◆ Problem details:
Produce one exact copy of the records, no pictures.

(Page layout parsing data)
-------------------------

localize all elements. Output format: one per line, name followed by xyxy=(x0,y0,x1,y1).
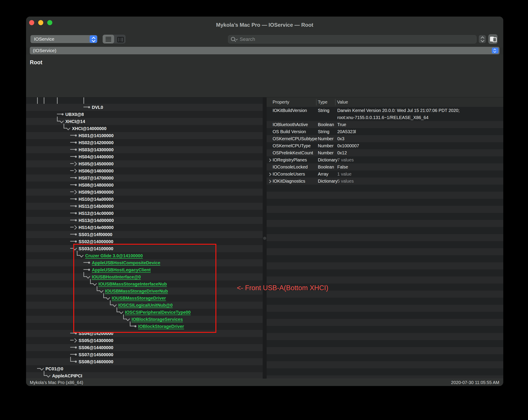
branch-dot-icon xyxy=(75,354,77,356)
tree-row-label[interactable]: AppleACPIPCI xyxy=(52,372,82,379)
tree-row[interactable]: SS07@14500000 xyxy=(26,351,263,358)
empty-table-row xyxy=(267,347,503,354)
column-view-button[interactable] xyxy=(114,35,126,44)
tree-row-label[interactable]: HS09@14900000 xyxy=(79,189,114,196)
inspector-header: Root Class Inheritance: IORegistryEntry … xyxy=(26,54,503,97)
tree-row[interactable]: HS08@14800000 xyxy=(26,182,263,189)
tree-row-label[interactable]: SS05@14300000 xyxy=(79,337,113,344)
table-row[interactable]: IOKitDiagnosticsDictionary5 values xyxy=(267,178,503,185)
search-icon xyxy=(231,37,235,41)
table-row[interactable]: OSKernelCPUTypeNumber0x1000007 xyxy=(267,142,503,149)
column-divider[interactable] xyxy=(335,99,336,105)
splitter-handle-icon[interactable] xyxy=(263,237,266,240)
tree-row-label[interactable]: HS06@14600000 xyxy=(79,167,114,174)
tree-row[interactable]: XHCI@14000000 xyxy=(26,125,263,132)
tree-row-label[interactable]: DVL0 xyxy=(92,104,103,111)
branch-dot-icon xyxy=(75,361,77,363)
value-cell: 0x1000007 xyxy=(337,142,359,149)
tree-row-label[interactable]: HS11@14b00000 xyxy=(79,203,114,210)
empty-table-row xyxy=(267,192,503,199)
tree-row-label[interactable]: HS08@14800000 xyxy=(79,182,114,189)
tree-row[interactable]: SS08@14600000 xyxy=(26,358,263,365)
table-row[interactable]: IORegistryPlanesDictionary7 values xyxy=(267,156,503,163)
property-cell: OSKernelCPUType xyxy=(273,142,311,149)
branch-arrow-icon xyxy=(73,169,77,173)
tree-row[interactable]: UBX0@8 xyxy=(26,111,263,118)
tree-row[interactable]: SS01@14f00000 xyxy=(26,231,263,238)
table-row[interactable]: OS Build VersionString20A5323l xyxy=(267,128,503,135)
disclosure-chevron-icon[interactable] xyxy=(268,180,272,183)
column-header-type[interactable]: Type xyxy=(318,97,327,107)
tree-row-label[interactable]: HS07@14700000 xyxy=(79,174,114,182)
tree-row-label[interactable]: HS14@14e00000 xyxy=(79,224,114,231)
plane-path-label: (IOService) xyxy=(33,47,56,54)
column-header-property[interactable]: Property xyxy=(273,97,289,107)
value-cell: True xyxy=(337,121,346,128)
tree-row[interactable]: XHCI@14 xyxy=(26,118,263,125)
popup-stepper-icon xyxy=(90,35,97,43)
tree-row[interactable]: HS03@14300000 xyxy=(26,146,263,153)
empty-table-row xyxy=(267,375,503,379)
tree-row[interactable]: HS11@14b00000 xyxy=(26,203,263,210)
tree-row[interactable]: HS07@14700000 xyxy=(26,174,263,182)
tree-row[interactable]: HS05@14500000 xyxy=(26,160,263,167)
tree-row[interactable]: HS10@14a00000 xyxy=(26,196,263,203)
tree-row[interactable]: AppleACPIPCI xyxy=(26,372,263,379)
tree-row-label[interactable]: HS10@14a00000 xyxy=(79,196,114,203)
tree-row-label[interactable]: SS06@14400000 xyxy=(79,344,113,351)
tree-row-label[interactable]: UBX0@8 xyxy=(65,111,84,118)
table-row[interactable]: IOConsoleLockedBooleanFalse xyxy=(267,163,503,171)
type-cell: String xyxy=(318,107,329,114)
plane-selector[interactable]: IOService xyxy=(30,35,97,43)
pane-splitter[interactable] xyxy=(263,97,267,379)
column-divider[interactable] xyxy=(316,99,317,105)
table-row[interactable]: OSKernelCPUSubtypeNumber0x3 xyxy=(267,135,503,142)
tree-row-label[interactable]: SS01@14f00000 xyxy=(79,231,112,238)
tree-row[interactable]: HS09@14900000 xyxy=(26,189,263,196)
tree-row[interactable]: DVL0 xyxy=(26,104,263,111)
tree-row-label[interactable]: SS07@14500000 xyxy=(79,351,113,358)
table-row[interactable]: OSPrelinkKextCountNumber0x12 xyxy=(267,149,503,156)
tree-row[interactable]: SS05@14300000 xyxy=(26,337,263,344)
search-field[interactable] xyxy=(228,35,477,44)
table-row[interactable]: IOBluetoothActiveBooleanTrue xyxy=(267,121,503,128)
property-table-header[interactable]: Property Type Value xyxy=(267,97,503,107)
tree-row[interactable]: SS06@14400000 xyxy=(26,344,263,351)
list-view-button[interactable] xyxy=(103,35,114,44)
tree-row-label[interactable]: XHCI@14 xyxy=(65,118,85,125)
tree-row[interactable]: HS04@14400000 xyxy=(26,153,263,160)
tree-row-label[interactable]: HS04@14400000 xyxy=(79,153,114,160)
search-input[interactable] xyxy=(239,35,461,43)
tree-row[interactable]: HS14@14e00000 xyxy=(26,224,263,231)
tree-row[interactable]: HS06@14600000 xyxy=(26,167,263,174)
tree-row-label[interactable]: HS02@14200000 xyxy=(79,139,114,146)
tree-row-label[interactable]: HS03@14300000 xyxy=(79,146,114,153)
tree-row-label[interactable]: PC01@0 xyxy=(46,365,63,372)
tree-row-label[interactable]: SS08@14600000 xyxy=(79,358,113,365)
tree-row[interactable]: HS01@14100000 xyxy=(26,132,263,139)
plane-path-bar[interactable]: (IOService) xyxy=(30,47,500,54)
tree-row-label[interactable]: HS05@14500000 xyxy=(79,160,114,167)
tree-row-label[interactable]: XHCI@14000000 xyxy=(72,125,106,132)
tree-row-label[interactable]: HS13@14d00000 xyxy=(79,217,114,224)
empty-table-row xyxy=(267,368,503,375)
disclosure-chevron-icon[interactable] xyxy=(268,173,272,176)
tree-row-label[interactable]: HS12@14c00000 xyxy=(79,210,114,217)
table-row[interactable]: IOKitBuildVersionStringDarwin Kernel Ver… xyxy=(267,107,503,121)
highlight-box xyxy=(73,244,216,333)
titlebar[interactable]: Mykola’s Mac Pro — IOService — Root xyxy=(26,17,503,33)
plane-path-stepper-icon[interactable] xyxy=(492,48,498,53)
tree-row[interactable]: HS13@14d00000 xyxy=(26,217,263,224)
tree-row[interactable]: PC01@0 xyxy=(26,365,263,372)
empty-table-row xyxy=(267,319,503,326)
disclosure-chevron-icon[interactable] xyxy=(268,159,272,162)
tree-row[interactable]: HS12@14c00000 xyxy=(26,210,263,217)
column-header-value[interactable]: Value xyxy=(337,97,348,107)
sidebar-toggle-button[interactable] xyxy=(488,34,498,44)
toolbar-stepper[interactable] xyxy=(479,35,486,43)
type-cell: Number xyxy=(318,142,334,149)
property-cell: IOConsoleUsers xyxy=(273,171,305,178)
tree-row[interactable]: HS02@14200000 xyxy=(26,139,263,146)
tree-row-label[interactable]: HS01@14100000 xyxy=(79,132,114,139)
table-row[interactable]: IOConsoleUsersArray1 value xyxy=(267,171,503,178)
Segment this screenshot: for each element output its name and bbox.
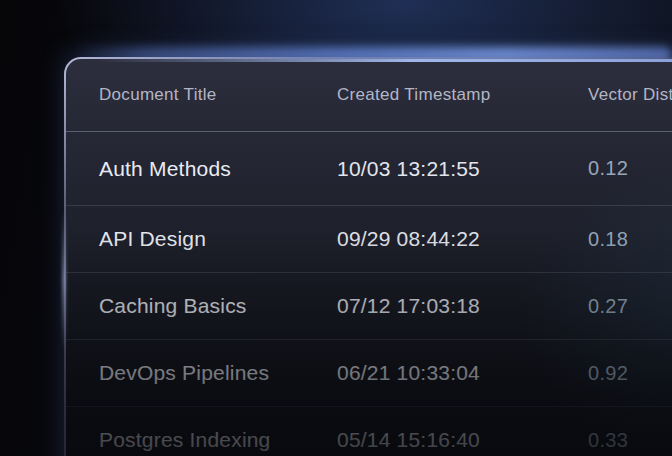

-------------------------

◆ Result:
localize all elements. Output format: one per line, name followed by xyxy=(x0,y0,x1,y1).
branch-dot-icon xyxy=(75,354,77,356)
tree-row-label[interactable]: AppleACPIPCI xyxy=(52,372,82,379)
tree-row[interactable]: SS07@14500000 xyxy=(26,351,263,358)
empty-table-row xyxy=(267,347,503,354)
column-view-button[interactable] xyxy=(114,35,126,44)
tree-row-label[interactable]: HS09@14900000 xyxy=(79,189,114,196)
inspector-header: Root Class Inheritance: IORegistryEntry … xyxy=(26,54,503,97)
tree-row[interactable]: HS08@14800000 xyxy=(26,182,263,189)
tree-row-label[interactable]: SS05@14300000 xyxy=(79,337,113,344)
table-row[interactable]: IOKitDiagnosticsDictionary5 values xyxy=(267,178,503,185)
search-icon xyxy=(231,37,235,41)
table-row[interactable]: OSKernelCPUTypeNumber0x1000007 xyxy=(267,142,503,149)
column-divider[interactable] xyxy=(335,99,336,105)
splitter-handle-icon[interactable] xyxy=(263,237,266,240)
tree-row-label[interactable]: HS06@14600000 xyxy=(79,167,114,174)
tree-row[interactable]: XHCI@14000000 xyxy=(26,125,263,132)
tree-row-label[interactable]: DVL0 xyxy=(92,104,103,111)
branch-dot-icon xyxy=(75,361,77,363)
value-cell: 0x1000007 xyxy=(337,142,359,149)
tree-row-label[interactable]: HS11@14b00000 xyxy=(79,203,114,210)
empty-table-row xyxy=(267,192,503,199)
tree-row-label[interactable]: HS08@14800000 xyxy=(79,182,114,189)
tree-row[interactable]: SS08@14600000 xyxy=(26,358,263,365)
table-row[interactable]: IORegistryPlanesDictionary7 values xyxy=(267,156,503,163)
property-cell: OSKernelCPUType xyxy=(273,142,311,149)
branch-arrow-icon xyxy=(73,169,77,173)
tree-row[interactable]: UBX0@8 xyxy=(26,111,263,118)
tree-row[interactable]: SS01@14f00000 xyxy=(26,231,263,238)
table-row[interactable]: OS Build VersionString20A5323l xyxy=(267,128,503,135)
disclosure-chevron-icon[interactable] xyxy=(268,180,272,183)
column-header-type[interactable]: Type xyxy=(318,97,327,107)
tree-row-label[interactable]: HS07@14700000 xyxy=(79,174,114,182)
tree-row-label[interactable]: HS14@14e00000 xyxy=(79,224,114,231)
plane-path-label: (IOService) xyxy=(33,47,56,54)
column-header-property[interactable]: Property xyxy=(273,97,289,107)
value-cell: True xyxy=(337,121,346,128)
tree-row[interactable]: XHCI@14 xyxy=(26,118,263,125)
popup-stepper-icon xyxy=(90,35,97,43)
tree-row[interactable]: HS03@14300000 xyxy=(26,146,263,153)
empty-table-row xyxy=(267,375,503,379)
tree-row[interactable]: HS11@14b00000 xyxy=(26,203,263,210)
tree-row[interactable]: HS07@14700000 xyxy=(26,174,263,182)
tree-row[interactable]: HS05@14500000 xyxy=(26,160,263,167)
tree-row[interactable]: HS10@14a00000 xyxy=(26,196,263,203)
tree-row[interactable]: AppleACPIPCI xyxy=(26,372,263,379)
tree-row-label[interactable]: HS10@14a00000 xyxy=(79,196,114,203)
tree-row-label[interactable]: SS06@14400000 xyxy=(79,344,113,351)
tree-row-label[interactable]: UBX0@8 xyxy=(65,111,84,118)
table-row[interactable]: IOConsoleLockedBooleanFalse xyxy=(267,163,503,171)
type-cell: String xyxy=(318,107,329,114)
plane-selector[interactable]: IOService xyxy=(30,35,97,43)
pane-splitter[interactable] xyxy=(263,97,267,379)
column-divider[interactable] xyxy=(316,99,317,105)
table-row[interactable]: OSKernelCPUSubtypeNumber0x3 xyxy=(267,135,503,142)
tree-row-label[interactable]: SS01@14f00000 xyxy=(79,231,112,238)
tree-row[interactable]: HS09@14900000 xyxy=(26,189,263,196)
tree-row[interactable]: DVL0 xyxy=(26,104,263,111)
tree-row-label[interactable]: SS07@14500000 xyxy=(79,351,113,358)
table-row[interactable]: OSPrelinkKextCountNumber0x12 xyxy=(267,149,503,156)
tree-row[interactable]: SS05@14300000 xyxy=(26,337,263,344)
search-field[interactable] xyxy=(228,35,477,44)
table-row[interactable]: IOBluetoothActiveBooleanTrue xyxy=(267,121,503,128)
property-table-header[interactable]: Property Type Value xyxy=(267,97,503,107)
tree-row[interactable]: SS06@14400000 xyxy=(26,344,263,351)
list-view-button[interactable] xyxy=(103,35,114,44)
tree-row-label[interactable]: XHCI@14 xyxy=(65,118,85,125)
tree-row[interactable]: HS04@14400000 xyxy=(26,153,263,160)
tree-row-label[interactable]: HS04@14400000 xyxy=(79,153,114,160)
search-input[interactable] xyxy=(239,35,461,43)
tree-row[interactable]: HS14@14e00000 xyxy=(26,224,263,231)
tree-row[interactable]: HS06@14600000 xyxy=(26,167,263,174)
tree-row-label[interactable]: HS02@14200000 xyxy=(79,139,114,146)
tree-row-label[interactable]: HS03@14300000 xyxy=(79,146,114,153)
tree-row-label[interactable]: PC01@0 xyxy=(46,365,63,372)
tree-row-label[interactable]: SS08@14600000 xyxy=(79,358,113,365)
tree-row[interactable]: HS01@14100000 xyxy=(26,132,263,139)
plane-path-bar[interactable]: (IOService) xyxy=(30,47,500,54)
tree-row-label[interactable]: HS05@14500000 xyxy=(79,160,114,167)
tree-row-label[interactable]: XHCI@14000000 xyxy=(72,125,106,132)
tree-row-label[interactable]: HS13@14d00000 xyxy=(79,217,114,224)
empty-table-row xyxy=(267,368,503,375)
disclosure-chevron-icon[interactable] xyxy=(268,173,272,176)
tree-row-label[interactable]: HS12@14c00000 xyxy=(79,210,114,217)
table-row[interactable]: IOKitBuildVersionStringDarwin Kernel Ver… xyxy=(267,107,503,121)
highlight-box xyxy=(73,244,216,333)
titlebar[interactable]: Mykola’s Mac Pro — IOService — Root xyxy=(26,17,503,33)
plane-path-stepper-icon[interactable] xyxy=(492,48,498,53)
tree-row[interactable]: HS13@14d00000 xyxy=(26,217,263,224)
tree-row[interactable]: PC01@0 xyxy=(26,365,263,372)
empty-table-row xyxy=(267,319,503,326)
disclosure-chevron-icon[interactable] xyxy=(268,159,272,162)
tree-row[interactable]: HS12@14c00000 xyxy=(26,210,263,217)
column-header-value[interactable]: Value xyxy=(337,97,348,107)
sidebar-toggle-button[interactable] xyxy=(488,34,498,44)
toolbar-stepper[interactable] xyxy=(479,35,486,43)
type-cell: Number xyxy=(318,142,334,149)
property-cell: IOConsoleUsers xyxy=(273,171,305,178)
tree-row[interactable]: HS02@14200000 xyxy=(26,139,263,146)
tree-row-label[interactable]: HS01@14100000 xyxy=(79,132,114,139)
table-row[interactable]: IOConsoleUsersArray1 value xyxy=(267,171,503,178)
Segment this screenshot: for each element output its name and bbox.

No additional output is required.